**DATA:**

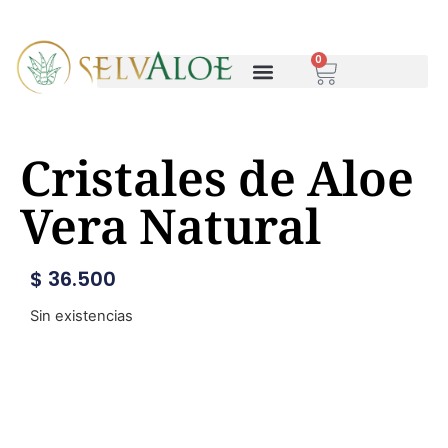
0
Cristales de Aloe
Vera Natural
$
36.500
Sin existencias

**TASK DETAILS:** Wherever the listing shows a picture, omit it and output the rest exactly as given.

**OUTPUT OF THE EXERCISE:**
0
Cristales de Aloe
Vera Natural
$
36.500
Sin existencias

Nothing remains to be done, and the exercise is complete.